Not all impressions are equal. Facebook’s current CPM averages by placement reflect this notion. News Feed CPMs are $5-$6 while right column CPMs are usually under $0.50. As the bigger ad units lower Facebook’s overall ad inventory, you will see your CPM rise on the right column. This is not necessarily bad news. Bigger, more visually appealing ad units should yield a higher CTR, which should make up for the higher-priced real estate.
Another thing to note is with the image being around twice as large as before on the right column, the 20% text rule will be in effect. This means that Facebook will no longer accept any advertising that does not adhere to the 20% text rule.

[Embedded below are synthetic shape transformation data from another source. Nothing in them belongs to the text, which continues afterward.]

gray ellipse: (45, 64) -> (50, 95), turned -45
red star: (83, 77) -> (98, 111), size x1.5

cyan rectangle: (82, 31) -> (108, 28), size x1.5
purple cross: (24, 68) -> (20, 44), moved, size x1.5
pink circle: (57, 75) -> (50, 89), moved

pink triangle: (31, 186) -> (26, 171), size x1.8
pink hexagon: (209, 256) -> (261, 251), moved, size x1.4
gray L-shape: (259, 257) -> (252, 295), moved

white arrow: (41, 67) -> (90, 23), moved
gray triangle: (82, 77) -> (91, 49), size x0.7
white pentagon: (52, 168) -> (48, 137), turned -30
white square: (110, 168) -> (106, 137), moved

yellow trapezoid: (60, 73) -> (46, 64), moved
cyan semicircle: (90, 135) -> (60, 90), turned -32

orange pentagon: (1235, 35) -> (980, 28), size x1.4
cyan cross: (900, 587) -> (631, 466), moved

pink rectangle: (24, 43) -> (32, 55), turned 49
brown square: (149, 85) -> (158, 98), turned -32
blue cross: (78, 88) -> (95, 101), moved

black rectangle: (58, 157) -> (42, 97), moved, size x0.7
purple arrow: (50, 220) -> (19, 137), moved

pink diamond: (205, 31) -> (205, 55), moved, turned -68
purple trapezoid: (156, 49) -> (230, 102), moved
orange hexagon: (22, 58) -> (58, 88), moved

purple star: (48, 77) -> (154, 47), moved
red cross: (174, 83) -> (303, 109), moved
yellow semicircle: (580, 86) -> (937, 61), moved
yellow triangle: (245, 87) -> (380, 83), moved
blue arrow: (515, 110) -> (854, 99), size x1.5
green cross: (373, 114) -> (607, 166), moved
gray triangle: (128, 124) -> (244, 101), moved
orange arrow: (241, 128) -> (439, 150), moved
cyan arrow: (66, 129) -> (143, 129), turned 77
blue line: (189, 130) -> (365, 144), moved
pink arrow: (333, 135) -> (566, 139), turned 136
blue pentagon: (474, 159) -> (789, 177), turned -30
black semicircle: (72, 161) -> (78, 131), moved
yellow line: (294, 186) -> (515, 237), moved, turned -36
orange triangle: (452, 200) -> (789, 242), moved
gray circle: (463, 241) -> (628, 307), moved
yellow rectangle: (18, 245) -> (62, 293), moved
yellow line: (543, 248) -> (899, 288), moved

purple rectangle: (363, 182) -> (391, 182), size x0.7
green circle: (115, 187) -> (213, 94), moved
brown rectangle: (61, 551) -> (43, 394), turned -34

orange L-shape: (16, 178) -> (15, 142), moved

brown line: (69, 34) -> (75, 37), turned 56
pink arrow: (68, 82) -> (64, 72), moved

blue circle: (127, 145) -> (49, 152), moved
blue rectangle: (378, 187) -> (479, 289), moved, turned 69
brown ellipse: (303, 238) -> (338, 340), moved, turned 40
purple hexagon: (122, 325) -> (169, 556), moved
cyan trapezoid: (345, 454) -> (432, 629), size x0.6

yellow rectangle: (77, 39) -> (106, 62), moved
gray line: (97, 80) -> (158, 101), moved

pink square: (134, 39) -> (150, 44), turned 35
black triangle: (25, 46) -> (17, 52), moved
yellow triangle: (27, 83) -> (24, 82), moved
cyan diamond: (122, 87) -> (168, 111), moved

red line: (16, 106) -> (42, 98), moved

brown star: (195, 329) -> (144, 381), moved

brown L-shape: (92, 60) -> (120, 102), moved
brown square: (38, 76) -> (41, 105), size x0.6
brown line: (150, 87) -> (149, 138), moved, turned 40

With less ads being displayed, Facebook will likely figure out how to get more ad inventory on mobile devices (their fastest growing ad placement). Opening up right-rail ad inventory to tablets could be a solution. Facebook has already begun testing this on their new iPad app. This should help add some much needed inventory on mobile targeted ads. With the success of Facebook’s app download ads, Facebook will need to build more space for these ads by opening up the right column to mobile advertisers.
Overall, this is an amazing change. Facebook users have become immune to the right column over the years. Although gross impressions will drop in the right column, the creative layout should inspire users to pay more attention this legacy placement, which will give creative advertisers a real shot at success there.